The POSH Act has been enacted to prevent and protect women in the workplace. Sexual harassment and to ensure effective redressal. 1. Statement of Objects and Reasons, Sexual Harassment of Women at Workplace (Prevention, Prohibition and Redressal) Act, 2013.
Over the last few years, the awareness about this law has gone up in the industry; there are still many misconceptions. In this article, we will discuss some of the myths about POSH law.
Myth 1: POSH law is to protect only women employees from sexual harassment at the workplace. So, organisations cannot make any provisions for men or third gender to protect from sexual harassment.
Fact: POSH law indeed protects from sexual harassment for women. But it does not stop organisations from establishing a “gender-neutral” sexual harassment prevention policy. It will allow the organisation the authority to handle complaints of sexual harassment for all genders.
Myth 2: POSH law does not apply to organisations where women employees are not working.

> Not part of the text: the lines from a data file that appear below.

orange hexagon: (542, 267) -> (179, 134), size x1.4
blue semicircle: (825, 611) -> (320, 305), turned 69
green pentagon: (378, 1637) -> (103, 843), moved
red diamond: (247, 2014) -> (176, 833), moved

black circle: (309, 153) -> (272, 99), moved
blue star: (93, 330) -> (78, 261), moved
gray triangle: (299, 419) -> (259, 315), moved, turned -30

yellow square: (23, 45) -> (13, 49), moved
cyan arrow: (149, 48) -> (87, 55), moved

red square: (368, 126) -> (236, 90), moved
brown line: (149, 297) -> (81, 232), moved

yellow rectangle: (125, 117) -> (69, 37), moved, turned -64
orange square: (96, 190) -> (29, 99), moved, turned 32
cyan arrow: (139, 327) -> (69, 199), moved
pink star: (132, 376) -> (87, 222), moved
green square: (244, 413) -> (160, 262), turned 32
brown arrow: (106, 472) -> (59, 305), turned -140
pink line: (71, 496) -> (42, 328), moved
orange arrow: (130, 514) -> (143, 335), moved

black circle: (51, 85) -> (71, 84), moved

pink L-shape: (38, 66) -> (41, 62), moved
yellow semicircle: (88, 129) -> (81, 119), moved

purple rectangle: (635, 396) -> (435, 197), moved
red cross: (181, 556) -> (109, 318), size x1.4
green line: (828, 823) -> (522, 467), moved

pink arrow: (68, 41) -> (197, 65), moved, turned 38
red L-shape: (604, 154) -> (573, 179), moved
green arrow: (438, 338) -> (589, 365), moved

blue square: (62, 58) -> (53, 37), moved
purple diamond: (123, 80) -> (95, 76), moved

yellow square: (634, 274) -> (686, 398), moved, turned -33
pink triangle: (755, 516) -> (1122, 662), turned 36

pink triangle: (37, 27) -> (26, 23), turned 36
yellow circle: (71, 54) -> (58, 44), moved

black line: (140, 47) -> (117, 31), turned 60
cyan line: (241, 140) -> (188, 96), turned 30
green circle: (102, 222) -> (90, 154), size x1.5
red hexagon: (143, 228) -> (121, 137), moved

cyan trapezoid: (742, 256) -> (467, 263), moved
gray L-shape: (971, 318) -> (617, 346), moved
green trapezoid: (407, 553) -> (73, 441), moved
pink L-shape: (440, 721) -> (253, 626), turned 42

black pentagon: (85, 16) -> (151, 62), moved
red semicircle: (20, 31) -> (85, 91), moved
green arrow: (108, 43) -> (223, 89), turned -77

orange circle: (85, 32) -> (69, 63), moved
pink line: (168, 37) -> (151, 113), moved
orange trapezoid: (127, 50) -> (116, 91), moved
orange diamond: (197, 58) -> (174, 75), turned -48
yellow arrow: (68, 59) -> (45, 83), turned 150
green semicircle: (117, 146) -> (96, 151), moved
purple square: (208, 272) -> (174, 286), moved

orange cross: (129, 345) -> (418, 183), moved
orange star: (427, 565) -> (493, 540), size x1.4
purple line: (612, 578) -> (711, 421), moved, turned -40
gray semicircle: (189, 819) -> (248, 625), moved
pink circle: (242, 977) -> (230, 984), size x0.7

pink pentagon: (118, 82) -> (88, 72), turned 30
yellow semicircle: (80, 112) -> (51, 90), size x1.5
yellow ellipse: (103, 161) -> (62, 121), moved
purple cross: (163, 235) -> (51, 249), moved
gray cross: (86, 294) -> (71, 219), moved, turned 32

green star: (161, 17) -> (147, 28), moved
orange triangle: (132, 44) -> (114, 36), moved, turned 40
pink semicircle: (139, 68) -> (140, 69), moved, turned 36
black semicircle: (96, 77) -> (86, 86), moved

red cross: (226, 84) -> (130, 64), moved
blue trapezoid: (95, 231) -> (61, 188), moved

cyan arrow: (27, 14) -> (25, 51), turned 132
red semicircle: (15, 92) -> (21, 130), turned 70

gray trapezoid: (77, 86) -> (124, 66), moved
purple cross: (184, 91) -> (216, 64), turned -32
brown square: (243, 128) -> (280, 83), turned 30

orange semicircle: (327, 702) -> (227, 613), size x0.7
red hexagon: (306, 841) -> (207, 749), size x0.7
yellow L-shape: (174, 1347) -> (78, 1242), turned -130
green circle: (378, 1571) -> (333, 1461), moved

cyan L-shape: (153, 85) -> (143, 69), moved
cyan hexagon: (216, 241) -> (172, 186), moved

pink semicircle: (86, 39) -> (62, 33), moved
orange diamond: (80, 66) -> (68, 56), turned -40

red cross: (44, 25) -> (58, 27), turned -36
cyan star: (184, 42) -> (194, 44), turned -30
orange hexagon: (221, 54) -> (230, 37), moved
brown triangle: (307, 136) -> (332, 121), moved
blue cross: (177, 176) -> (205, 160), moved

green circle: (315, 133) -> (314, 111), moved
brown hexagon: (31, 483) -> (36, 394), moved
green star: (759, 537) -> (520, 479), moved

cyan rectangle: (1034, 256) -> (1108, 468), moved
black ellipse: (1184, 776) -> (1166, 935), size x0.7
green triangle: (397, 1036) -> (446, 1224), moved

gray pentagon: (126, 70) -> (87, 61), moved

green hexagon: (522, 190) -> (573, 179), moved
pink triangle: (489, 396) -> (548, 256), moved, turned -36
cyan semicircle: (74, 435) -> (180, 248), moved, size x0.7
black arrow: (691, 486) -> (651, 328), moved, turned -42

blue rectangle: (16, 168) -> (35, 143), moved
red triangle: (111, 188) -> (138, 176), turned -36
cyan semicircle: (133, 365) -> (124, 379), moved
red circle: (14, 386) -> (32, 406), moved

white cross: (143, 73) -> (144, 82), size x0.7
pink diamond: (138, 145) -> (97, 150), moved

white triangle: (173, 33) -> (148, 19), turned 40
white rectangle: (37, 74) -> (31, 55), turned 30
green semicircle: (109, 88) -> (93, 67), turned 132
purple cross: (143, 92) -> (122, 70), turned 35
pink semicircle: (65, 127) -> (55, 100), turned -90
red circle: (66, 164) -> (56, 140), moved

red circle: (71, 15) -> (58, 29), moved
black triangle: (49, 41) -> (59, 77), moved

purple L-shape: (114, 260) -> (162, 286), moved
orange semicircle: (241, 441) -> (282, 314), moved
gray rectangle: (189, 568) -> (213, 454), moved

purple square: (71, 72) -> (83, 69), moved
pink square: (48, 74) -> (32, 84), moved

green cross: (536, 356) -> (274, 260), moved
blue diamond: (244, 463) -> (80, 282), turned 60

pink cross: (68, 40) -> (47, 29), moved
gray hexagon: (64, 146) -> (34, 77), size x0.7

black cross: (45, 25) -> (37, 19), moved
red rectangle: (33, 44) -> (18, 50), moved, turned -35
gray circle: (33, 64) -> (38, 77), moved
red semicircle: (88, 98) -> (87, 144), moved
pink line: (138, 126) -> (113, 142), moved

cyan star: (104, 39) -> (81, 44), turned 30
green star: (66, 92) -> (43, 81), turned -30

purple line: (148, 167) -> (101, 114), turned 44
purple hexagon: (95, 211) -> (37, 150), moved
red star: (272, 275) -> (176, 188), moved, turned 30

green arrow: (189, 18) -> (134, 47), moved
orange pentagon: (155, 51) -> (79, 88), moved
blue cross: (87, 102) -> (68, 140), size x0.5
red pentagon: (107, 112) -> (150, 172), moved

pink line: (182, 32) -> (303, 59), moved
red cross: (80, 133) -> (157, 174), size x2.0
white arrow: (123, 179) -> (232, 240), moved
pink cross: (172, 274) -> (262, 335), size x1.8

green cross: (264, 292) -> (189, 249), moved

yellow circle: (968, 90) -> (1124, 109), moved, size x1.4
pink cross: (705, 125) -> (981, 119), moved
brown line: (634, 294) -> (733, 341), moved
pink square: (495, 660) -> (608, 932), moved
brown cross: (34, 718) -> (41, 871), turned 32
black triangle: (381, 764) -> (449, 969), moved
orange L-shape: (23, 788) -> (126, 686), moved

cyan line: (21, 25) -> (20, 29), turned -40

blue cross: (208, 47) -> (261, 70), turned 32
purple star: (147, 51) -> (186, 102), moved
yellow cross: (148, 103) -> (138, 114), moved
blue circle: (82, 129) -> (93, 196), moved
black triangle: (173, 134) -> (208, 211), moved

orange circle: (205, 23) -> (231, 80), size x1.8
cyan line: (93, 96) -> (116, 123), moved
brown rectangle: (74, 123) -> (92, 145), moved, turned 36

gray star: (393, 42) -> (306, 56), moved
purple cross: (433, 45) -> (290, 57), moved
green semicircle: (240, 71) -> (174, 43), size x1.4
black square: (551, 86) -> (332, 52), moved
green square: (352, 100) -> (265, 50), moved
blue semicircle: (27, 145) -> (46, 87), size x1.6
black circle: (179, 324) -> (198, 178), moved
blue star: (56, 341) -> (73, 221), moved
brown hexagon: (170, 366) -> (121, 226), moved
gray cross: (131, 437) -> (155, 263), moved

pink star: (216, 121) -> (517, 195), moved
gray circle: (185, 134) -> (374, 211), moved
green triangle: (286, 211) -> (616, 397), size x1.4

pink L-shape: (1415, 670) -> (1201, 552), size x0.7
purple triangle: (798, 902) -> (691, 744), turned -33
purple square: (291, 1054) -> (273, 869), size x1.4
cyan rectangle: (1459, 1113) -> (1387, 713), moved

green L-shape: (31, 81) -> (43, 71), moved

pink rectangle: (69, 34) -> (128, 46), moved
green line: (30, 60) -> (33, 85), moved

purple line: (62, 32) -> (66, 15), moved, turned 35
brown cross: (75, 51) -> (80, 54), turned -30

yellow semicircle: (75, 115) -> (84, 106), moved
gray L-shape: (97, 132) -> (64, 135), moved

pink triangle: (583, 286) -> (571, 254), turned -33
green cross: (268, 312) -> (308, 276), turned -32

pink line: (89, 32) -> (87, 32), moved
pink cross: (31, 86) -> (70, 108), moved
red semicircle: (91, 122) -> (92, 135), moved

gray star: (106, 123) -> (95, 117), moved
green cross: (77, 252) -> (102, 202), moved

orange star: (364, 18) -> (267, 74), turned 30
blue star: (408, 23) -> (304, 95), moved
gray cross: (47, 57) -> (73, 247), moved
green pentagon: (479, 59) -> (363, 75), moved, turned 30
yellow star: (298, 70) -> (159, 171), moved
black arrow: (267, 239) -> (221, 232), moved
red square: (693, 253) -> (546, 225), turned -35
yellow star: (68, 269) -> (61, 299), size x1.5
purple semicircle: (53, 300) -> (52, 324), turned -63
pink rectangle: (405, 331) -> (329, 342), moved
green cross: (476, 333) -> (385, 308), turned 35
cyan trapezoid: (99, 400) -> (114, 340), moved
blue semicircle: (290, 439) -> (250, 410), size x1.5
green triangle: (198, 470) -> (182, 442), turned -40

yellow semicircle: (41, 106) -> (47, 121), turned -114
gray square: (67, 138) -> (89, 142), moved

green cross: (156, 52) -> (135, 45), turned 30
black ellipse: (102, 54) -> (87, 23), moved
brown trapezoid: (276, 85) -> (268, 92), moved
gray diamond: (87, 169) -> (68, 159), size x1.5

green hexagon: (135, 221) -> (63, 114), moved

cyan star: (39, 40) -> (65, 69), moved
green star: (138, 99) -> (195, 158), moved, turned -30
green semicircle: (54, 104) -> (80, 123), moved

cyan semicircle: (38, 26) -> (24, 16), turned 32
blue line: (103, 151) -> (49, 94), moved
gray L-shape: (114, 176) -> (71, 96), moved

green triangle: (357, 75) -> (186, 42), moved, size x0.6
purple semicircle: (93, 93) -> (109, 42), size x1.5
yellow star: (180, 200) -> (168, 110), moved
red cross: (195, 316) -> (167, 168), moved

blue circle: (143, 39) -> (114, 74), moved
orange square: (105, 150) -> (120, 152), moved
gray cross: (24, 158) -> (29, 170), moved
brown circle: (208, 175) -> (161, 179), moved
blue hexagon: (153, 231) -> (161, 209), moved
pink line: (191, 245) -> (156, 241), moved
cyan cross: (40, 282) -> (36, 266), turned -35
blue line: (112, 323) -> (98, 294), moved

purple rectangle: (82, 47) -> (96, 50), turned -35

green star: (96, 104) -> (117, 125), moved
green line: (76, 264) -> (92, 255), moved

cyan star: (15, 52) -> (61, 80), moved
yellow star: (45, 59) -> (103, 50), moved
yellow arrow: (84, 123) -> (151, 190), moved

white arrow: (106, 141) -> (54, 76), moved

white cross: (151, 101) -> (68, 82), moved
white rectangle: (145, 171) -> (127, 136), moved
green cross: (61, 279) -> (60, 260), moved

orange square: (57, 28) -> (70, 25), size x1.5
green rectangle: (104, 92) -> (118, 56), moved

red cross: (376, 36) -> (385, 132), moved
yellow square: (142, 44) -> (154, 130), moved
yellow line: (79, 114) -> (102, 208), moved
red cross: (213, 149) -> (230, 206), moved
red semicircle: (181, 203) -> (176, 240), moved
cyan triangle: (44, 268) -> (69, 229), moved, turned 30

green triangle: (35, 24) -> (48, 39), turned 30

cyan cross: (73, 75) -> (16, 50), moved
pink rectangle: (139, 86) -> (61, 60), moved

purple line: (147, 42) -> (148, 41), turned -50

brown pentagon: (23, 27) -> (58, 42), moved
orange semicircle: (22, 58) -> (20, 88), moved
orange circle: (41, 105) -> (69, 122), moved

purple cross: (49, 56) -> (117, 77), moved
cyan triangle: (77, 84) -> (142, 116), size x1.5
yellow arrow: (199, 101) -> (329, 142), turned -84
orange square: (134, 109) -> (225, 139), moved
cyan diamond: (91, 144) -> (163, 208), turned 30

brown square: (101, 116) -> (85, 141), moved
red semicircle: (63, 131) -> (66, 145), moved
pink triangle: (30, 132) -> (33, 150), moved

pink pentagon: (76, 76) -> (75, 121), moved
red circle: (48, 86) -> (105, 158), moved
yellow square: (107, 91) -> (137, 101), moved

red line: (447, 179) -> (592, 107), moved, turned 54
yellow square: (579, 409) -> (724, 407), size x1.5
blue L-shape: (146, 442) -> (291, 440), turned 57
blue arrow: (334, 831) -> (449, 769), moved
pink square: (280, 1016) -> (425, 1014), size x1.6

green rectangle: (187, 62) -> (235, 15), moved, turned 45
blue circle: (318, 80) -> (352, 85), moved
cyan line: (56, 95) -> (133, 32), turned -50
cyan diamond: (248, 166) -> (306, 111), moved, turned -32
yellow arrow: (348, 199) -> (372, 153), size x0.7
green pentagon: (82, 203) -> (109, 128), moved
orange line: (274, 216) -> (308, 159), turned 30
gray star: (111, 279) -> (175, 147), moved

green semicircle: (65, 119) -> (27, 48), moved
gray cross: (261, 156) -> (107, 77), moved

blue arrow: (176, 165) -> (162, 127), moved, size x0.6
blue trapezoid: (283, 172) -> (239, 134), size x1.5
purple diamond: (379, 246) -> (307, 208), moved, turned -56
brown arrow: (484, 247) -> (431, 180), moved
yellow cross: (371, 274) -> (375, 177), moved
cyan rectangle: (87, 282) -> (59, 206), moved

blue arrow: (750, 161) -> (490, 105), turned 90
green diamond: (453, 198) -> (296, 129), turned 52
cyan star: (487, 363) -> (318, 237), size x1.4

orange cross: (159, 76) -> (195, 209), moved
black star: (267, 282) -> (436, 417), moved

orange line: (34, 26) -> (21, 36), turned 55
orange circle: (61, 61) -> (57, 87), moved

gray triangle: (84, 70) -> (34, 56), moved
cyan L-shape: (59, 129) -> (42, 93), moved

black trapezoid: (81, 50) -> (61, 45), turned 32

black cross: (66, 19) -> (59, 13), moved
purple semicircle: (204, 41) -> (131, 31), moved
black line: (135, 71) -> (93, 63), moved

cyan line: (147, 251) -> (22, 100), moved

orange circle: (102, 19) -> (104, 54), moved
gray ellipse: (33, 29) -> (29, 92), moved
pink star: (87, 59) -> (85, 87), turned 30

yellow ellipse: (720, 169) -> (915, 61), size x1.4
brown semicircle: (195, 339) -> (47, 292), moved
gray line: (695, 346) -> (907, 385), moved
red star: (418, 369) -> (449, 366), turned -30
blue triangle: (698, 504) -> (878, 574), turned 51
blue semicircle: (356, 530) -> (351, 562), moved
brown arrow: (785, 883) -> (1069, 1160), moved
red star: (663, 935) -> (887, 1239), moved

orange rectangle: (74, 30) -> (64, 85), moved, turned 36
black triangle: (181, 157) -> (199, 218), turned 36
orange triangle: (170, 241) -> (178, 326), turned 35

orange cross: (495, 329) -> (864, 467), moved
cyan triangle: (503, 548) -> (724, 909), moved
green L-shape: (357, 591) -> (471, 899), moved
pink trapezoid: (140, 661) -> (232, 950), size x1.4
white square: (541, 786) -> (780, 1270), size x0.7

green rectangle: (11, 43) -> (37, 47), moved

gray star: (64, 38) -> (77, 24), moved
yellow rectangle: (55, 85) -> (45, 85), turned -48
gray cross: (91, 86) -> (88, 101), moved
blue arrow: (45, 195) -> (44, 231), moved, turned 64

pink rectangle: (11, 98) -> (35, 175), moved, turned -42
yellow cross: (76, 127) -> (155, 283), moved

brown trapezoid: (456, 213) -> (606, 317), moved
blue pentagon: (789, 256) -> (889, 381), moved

Fact: The Act recognizes the right of every woman to a safe and secure workplace environment irrespective of her age or employment/work status. Hence, the right of all women working or visiting any workplace, whether in the capacity of regular, temporary, ad-hoc, or daily wages basis, is protected under the Act. It includes all women, whether engaged directly or through an agent, including a contractor, with or without the knowledge of the principal employer. They may be working for remuneration, voluntarily or otherwise. Hence you may not have women on the role but Act still gets applicable.
Myth 3: There are no consequences for false sexual harassment complaints.
Fact: POSH law permits IC to take appropriate action against the complainant and witnesses for false complaints. It is extremely crucial to remember that there should not be monetary compensation in a false complaint.
Myth 4 : POSH law does not apply when working from home or when working remotely.
Fact: During the lockdown, many employees thought that POSH Act doesn’t get applicable if employees work from home. Under the Act, “workplace” has been defined as which means establishments, enterprises, institutions, offices, branches, premises, locations or units established, owned, controlled by the Company or places visited by the employees out of or during employment including accommodation, transportation provided by the employer for undertaking such journey.
Here the critical point is when employees work from home, they carry out their work and have official interactions. According to POSH Act, this makes “home” a workplace. So, POSH Act applies to remote workplaces as much as it applies when employees work from the office.
“The Sexual Harassment of Women at Workplace (Prevention, Prohibition and Redressal) Act, 2013” is a landmark step against the Sexual Harassment of women at the workplace in India’s fight. Unfortunately, few organisations consider it as a cost and feel no need to implement it effectively. If implemented correctly, it helps create a dignified workplace and create an inclusive culture.